Les socialistes et la droite parlementaire alternent au pouvoir depuis trente ans. Et pendant ces trente ans la situation du pays n'a cessé de se dégrader pour aboutir à la catastrophe actuelle. Ce dramatique échec tient au fait que ces deux camps font à peu près la même politique. Et tout indique que cette fausse alternance va se poursuivre. En 2007 les Français ne pourront élire qu'un président et une majorité parlementaire socialistes ou UMP. Autrement dit, rien ne changera !

Dans ces conditions, l'explosion est certaine, et rien ne dit d'ailleurs qu'elle ne se produira pas avant les prochaines échéances électorales.
C'est pourquoi il est urgent d'agir. Les Français exaspérés doivent se montrer et se faire entendre.
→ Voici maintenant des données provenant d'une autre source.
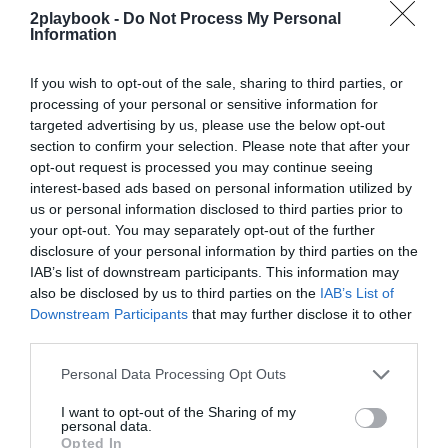
2playbook -
Do Not Process My Personal
¡Suscríbete!
Inicia sesión
Information
If you wish to opt-out of the sale, sharing to third parties, or
processing of your personal or sensitive information for
targeted advertising by us, please use the below opt-out
Compartir
section to confirm your selection. Please note that after your
opt-out request is processed you may continue seeing
Imprimir
interest-based ads based on personal information utilized by
us or personal information disclosed to third parties prior to
Índex
2P
your opt-out. You may separately opt-out of the further
disclosure of your personal information by third parties on the
IAB’s list of downstream participants. This information may
NFL
also be disclosed by us to third parties on the
IAB’s List of
Downstream Participants
that may further disclose it to other
third parties.
Publicidad
Personal Data Processing Opt Outs
I want to opt-out of the Sharing of my
2P
2Playbook Club
personal data.
Opted In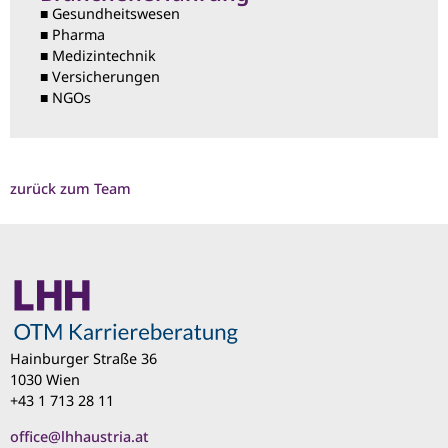
■ Gesundheitswesen
■ Pharma
■ Medizintechnik
■ Versicherungen
■ NGOs
zurück zum Team
Hainburger Straße 36
1030 Wien
+43 1 713 28 11
office@lhhaustria.at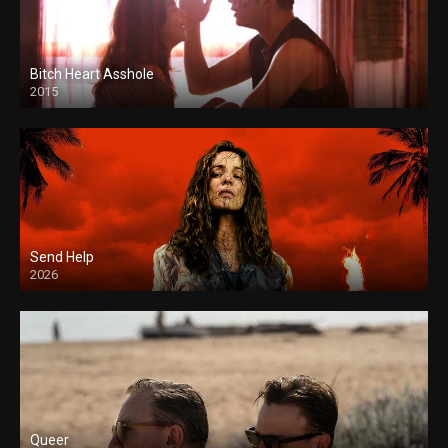
Bitch Heart Asshole
2015
Send Help
2026
Queer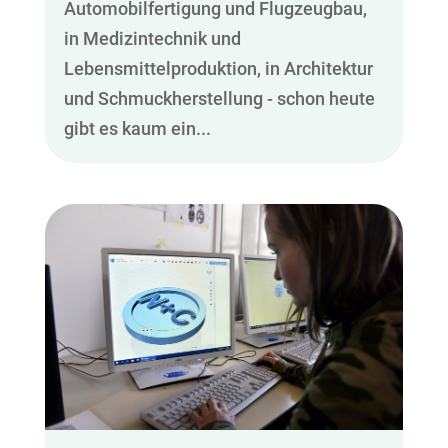
Automobilfertigung und Flugzeugbau,
in Medizintechnik und
Lebensmittelproduktion, in Architektur
und Schmuckherstellung - schon heute
gibt es kaum ein...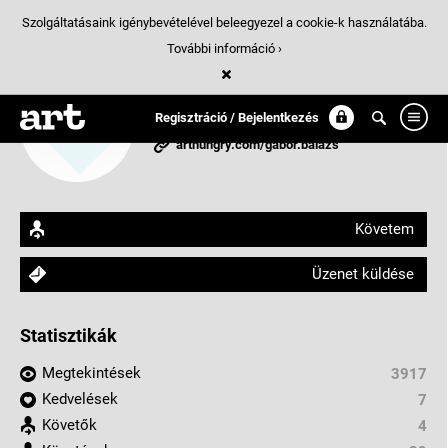
Szolgáltatásaink igénybevételével beleegyezel a cookie-k használatába.
További információ ›
Hyper Creators
Regisztráció / Bejelentkezés
Budapest, Magyarország
arthungry.com/gabor.balazs
Követem
Üzenet küldése
Statisztikák
Megtekintések
3917
Kedvelések
7
Követők
4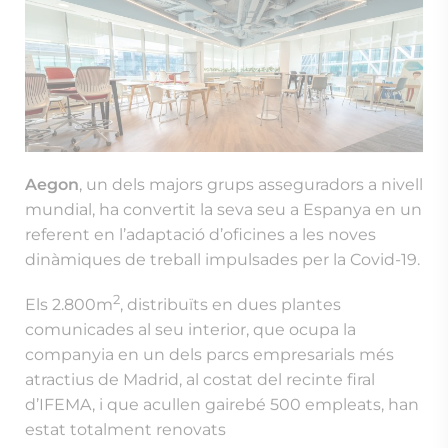
Aegon
, un dels majors grups asseguradors a nivell
mundial, ha convertit la seva seu a Espanya en un
referent en l’adaptació d’oficines a les noves
dinàmiques de treball impulsades per la Covid-19.
2
Els 2.800m
, distribuïts en dues plantes
comunicades al seu interior, que ocupa la
companyia en un dels parcs empresarials més
atractius de Madrid, al costat del recinte firal
d’IFEMA, i que acullen gairebé 500 empleats, han
estat totalment renovats
El projecte s’ha plantejat com a eina necessària
per implantar un
nou model de treball
, híbrid en
la presencialitat i compromès amb la conciliació
dels seus empleats. Aquesta decisió estratègica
Le moyen que nous proposons a obtenu des résultats en Ukraine, avec la Révolution orange, et en obtient régulièrement au Japon, où les salariés, plutôt que de se lancer dans des grèves qui leur nuisent tout autant qu'à leurs employeurs, arborent un brassard en signe de mécontentement.

Trois thèmes sont susceptibles de rallier une majorité de Français :

Non à la chienlit !
Non au trop plein d'impôts et de charges !
Non aux politiciens incapables !

Ils constituent désormais la revendication de la Révolution bleue.

Pour la faire aboutir, nous demandons aux Françaises et aux Français de porter une écharpe bleue en signe de soutien et de reconnaissance.
Au cours des prochaines semaines, nous inviterons tous ceux qui se reconnaissent dans la Révolution bleue et en portent le signe à se réunir pacifiquement et régulièrement en divers endroits de nos cités et de nos villages afin de se connaître et de se compter. Les rangs de la Révolution bleue ne cesseront de grossir jusqu'au succès final.

Et les partis politiques dans tout cela ? Ils peuvent évidemment souscrire à la Révolution bleue s'ils en partagent les objectifs. La Révolution bleue n'est en aucun cas un parti politique de plus et elle n'entend absolument pas entrer en concurrence avec les formations existantes. C'est à ces dernières et à elles seules qu'il appartient de faire connaître les moyens qu'elles entendent mettre en œuvre pour faire aboutir les trois objectifs de la Révolution bleue. Et c'est aux électeurs qu'il appartiendra de voter pour les partis politiques et pour les candidats aux élections qui leur paraîtront les plus crédibles.

La Révolution bleue veut épargner à la France le désastre que constituerait une guerre civile. Alors, tous ensemble, portons l'écharpe bleue, couleur de la France et image d'un ciel sans nuages.